English Nonsense Abridged

2 - 22 - 2020

Out Of The Hat 2020:

Setting: The African Jungle

First line: And that’s why we use the Oxford Comma!

Object: Mr. Potatohead

Cast of Characters:

Bunburry P. Bunburry: An aged and broken British aristocrat/con man/cannibal.

Marcus A. Hiragana II: A middle aged slacker/artist/junkie.

Annabelle X. Hiragana: A middle aged musician/postmodernist/badass.

[Notes: Everyone should have notebooks with their scripts in it, because they are in class. Everyone should have a chair. Bunburry needs a ruler.]

[Scene: The African Jungle, 2400 CE. A makeshift classroom has been assembled and professor Bunburry is giving his Survival Lesson Of The Day.]
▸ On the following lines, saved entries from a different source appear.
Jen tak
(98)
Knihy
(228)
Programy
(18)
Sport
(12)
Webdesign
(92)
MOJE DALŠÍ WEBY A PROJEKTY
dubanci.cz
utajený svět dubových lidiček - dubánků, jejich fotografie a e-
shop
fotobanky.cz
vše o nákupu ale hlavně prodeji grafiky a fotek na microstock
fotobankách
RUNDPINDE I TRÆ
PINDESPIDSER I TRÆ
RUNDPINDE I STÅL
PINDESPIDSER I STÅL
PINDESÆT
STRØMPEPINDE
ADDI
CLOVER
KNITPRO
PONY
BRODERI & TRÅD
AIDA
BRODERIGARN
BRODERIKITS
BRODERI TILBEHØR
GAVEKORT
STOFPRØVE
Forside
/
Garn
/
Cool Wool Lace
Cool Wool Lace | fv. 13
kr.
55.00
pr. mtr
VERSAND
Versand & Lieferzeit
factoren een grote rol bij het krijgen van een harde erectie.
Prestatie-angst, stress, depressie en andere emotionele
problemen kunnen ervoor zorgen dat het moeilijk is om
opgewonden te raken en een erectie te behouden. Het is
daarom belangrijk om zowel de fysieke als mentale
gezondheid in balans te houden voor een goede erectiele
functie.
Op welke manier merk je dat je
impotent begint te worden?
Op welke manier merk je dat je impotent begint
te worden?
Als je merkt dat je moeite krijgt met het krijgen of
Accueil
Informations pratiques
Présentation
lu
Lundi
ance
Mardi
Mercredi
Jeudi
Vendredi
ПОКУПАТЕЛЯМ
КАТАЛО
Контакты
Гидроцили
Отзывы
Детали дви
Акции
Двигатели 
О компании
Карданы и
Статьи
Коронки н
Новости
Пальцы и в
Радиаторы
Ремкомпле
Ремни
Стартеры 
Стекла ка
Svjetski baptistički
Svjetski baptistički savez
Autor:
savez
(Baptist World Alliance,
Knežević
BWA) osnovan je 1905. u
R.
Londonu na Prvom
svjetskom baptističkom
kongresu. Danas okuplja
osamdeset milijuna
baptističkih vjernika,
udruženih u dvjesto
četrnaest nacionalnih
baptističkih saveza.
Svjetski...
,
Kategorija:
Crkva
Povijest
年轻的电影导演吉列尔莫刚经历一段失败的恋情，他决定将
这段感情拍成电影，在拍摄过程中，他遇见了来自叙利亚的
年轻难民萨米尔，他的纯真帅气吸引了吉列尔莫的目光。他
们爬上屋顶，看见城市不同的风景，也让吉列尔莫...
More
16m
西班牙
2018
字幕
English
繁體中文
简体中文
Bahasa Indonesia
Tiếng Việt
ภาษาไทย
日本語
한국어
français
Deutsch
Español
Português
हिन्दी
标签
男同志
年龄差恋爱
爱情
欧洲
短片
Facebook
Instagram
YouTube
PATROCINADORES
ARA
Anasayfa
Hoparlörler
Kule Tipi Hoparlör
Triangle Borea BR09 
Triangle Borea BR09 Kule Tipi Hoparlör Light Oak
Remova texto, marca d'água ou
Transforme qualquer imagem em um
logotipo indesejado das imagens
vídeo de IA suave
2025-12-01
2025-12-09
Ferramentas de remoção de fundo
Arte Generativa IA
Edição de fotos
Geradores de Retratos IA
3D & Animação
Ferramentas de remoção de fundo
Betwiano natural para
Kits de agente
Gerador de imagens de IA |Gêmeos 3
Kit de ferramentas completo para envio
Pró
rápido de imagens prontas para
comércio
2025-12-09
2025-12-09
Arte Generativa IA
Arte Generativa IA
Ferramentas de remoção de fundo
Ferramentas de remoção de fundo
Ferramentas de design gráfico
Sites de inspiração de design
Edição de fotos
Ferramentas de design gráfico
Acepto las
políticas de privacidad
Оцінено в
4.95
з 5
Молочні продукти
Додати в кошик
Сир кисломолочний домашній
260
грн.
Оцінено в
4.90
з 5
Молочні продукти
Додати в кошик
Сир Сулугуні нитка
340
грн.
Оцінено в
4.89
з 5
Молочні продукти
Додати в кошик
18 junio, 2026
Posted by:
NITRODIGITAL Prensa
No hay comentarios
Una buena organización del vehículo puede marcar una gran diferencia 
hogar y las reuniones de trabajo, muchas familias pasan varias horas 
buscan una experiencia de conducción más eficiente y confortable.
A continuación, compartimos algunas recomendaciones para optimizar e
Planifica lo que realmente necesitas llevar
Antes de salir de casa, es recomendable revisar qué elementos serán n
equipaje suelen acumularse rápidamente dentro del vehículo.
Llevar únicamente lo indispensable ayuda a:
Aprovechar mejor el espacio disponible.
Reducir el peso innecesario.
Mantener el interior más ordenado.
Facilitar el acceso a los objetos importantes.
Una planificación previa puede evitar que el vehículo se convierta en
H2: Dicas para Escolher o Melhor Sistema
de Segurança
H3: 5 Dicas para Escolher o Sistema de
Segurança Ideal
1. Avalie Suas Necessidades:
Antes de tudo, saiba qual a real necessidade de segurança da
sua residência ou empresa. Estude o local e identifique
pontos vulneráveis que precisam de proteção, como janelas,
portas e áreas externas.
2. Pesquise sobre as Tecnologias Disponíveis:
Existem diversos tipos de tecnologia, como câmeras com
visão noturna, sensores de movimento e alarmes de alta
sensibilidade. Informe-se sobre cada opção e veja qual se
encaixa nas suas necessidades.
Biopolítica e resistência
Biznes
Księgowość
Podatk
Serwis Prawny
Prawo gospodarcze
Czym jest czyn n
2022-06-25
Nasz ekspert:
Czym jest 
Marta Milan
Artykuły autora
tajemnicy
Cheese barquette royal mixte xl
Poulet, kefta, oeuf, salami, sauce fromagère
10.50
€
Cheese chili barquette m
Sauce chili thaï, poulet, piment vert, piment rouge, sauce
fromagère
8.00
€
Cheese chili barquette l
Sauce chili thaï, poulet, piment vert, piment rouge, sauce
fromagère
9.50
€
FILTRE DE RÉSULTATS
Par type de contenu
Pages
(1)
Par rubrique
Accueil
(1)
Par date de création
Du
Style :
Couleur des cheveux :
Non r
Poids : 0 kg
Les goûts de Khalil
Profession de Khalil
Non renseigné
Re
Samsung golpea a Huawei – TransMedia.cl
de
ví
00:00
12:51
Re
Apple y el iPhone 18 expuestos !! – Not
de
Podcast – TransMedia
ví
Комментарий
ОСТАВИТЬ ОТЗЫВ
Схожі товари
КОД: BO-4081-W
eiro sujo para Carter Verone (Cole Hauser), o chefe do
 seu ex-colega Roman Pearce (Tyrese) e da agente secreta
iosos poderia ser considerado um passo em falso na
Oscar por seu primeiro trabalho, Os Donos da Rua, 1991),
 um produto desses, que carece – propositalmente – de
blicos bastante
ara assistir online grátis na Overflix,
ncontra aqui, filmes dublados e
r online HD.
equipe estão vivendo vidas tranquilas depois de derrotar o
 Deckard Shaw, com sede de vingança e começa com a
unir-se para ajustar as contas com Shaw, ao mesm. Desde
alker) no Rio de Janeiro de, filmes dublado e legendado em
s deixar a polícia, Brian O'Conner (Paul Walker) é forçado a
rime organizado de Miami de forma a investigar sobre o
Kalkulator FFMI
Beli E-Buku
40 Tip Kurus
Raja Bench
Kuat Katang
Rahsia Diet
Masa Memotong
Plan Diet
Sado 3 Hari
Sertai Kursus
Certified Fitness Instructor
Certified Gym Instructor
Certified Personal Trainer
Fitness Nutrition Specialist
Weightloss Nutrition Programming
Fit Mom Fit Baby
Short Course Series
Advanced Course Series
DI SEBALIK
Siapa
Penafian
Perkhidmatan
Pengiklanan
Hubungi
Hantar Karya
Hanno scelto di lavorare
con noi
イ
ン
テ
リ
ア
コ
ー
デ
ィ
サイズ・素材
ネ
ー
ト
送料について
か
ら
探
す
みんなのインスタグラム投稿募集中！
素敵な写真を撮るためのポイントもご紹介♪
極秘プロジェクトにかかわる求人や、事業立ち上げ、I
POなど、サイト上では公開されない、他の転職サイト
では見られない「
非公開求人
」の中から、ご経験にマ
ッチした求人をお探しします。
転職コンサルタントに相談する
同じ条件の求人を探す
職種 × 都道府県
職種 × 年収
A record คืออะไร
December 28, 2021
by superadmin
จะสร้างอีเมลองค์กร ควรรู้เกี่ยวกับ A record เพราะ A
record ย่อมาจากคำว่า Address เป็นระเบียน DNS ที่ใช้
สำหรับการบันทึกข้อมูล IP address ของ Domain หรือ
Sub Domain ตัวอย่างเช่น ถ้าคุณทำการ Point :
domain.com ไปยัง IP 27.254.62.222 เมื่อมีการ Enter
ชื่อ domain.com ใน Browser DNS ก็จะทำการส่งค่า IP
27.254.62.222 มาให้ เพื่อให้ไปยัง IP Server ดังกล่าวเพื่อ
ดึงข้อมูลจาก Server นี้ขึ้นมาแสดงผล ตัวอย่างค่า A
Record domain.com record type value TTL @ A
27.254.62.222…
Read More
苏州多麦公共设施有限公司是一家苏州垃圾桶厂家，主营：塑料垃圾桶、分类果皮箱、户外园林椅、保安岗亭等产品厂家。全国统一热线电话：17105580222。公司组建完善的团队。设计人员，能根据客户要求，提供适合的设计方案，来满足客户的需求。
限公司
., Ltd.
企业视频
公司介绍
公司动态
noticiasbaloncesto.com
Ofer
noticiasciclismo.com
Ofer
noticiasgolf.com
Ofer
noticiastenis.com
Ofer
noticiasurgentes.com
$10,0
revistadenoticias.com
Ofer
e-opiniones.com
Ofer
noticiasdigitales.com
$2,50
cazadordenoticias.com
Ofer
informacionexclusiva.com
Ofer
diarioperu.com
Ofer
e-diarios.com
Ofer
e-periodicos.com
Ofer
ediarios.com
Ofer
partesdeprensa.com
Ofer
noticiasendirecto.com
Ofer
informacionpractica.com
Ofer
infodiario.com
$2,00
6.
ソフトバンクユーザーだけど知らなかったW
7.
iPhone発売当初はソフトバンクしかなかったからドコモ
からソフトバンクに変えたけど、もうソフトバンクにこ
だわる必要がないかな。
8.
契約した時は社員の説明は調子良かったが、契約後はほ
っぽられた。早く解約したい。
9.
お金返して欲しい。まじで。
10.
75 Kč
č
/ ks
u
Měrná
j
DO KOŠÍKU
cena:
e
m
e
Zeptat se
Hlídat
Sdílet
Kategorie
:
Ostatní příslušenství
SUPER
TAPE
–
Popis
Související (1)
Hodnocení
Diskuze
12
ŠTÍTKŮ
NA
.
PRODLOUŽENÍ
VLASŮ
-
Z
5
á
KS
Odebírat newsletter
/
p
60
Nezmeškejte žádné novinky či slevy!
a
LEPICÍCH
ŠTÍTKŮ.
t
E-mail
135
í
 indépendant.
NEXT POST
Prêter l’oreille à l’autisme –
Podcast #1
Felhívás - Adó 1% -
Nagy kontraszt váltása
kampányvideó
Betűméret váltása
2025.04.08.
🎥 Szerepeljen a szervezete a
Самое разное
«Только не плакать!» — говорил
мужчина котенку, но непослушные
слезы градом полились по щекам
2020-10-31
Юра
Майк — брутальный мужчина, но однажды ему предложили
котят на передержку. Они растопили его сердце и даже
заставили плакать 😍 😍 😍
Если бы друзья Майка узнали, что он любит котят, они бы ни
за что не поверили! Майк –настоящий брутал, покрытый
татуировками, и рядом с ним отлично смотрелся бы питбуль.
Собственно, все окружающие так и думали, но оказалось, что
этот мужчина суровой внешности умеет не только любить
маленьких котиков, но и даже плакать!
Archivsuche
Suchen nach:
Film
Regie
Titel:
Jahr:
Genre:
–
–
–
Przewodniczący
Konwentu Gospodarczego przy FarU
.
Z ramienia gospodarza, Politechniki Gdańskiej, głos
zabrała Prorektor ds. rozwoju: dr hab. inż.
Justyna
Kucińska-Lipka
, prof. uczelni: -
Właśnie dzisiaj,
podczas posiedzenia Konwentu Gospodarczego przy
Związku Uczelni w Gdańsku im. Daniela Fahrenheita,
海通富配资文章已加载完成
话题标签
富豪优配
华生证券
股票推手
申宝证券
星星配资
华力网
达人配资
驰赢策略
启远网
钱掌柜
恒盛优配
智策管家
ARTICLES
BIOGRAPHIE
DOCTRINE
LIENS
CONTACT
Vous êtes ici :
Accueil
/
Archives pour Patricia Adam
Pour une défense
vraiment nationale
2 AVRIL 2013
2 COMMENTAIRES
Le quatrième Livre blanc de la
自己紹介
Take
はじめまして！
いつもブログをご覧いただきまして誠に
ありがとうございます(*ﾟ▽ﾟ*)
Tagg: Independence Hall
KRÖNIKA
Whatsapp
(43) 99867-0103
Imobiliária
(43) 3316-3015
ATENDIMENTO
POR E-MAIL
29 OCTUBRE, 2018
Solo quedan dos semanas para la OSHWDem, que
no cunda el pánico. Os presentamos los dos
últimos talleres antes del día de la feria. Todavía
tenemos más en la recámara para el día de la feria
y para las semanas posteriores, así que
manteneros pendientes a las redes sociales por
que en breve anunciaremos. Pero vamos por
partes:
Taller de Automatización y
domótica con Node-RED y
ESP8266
 Bunburry. And THAT’S why we use the Oxford Comma.

 Marcus. BORING!!!

 Bunburry. Shut up! YOU’RE boring. You boring ingrate. Your rich dead parents (Gods rest them) didn’t pay me enough to keep you alive AND tolerate your constant complaining. Just quit it. None of us like to hear about it.

 Annabelle. Can we please hurry this up? These insects carry disease.

 Bunburry. Look, I didn’t put the bedbugs in the beds, nor did I schedule the fumigation.

 Marcus. We’re in the middle of the jungle, Bunburry.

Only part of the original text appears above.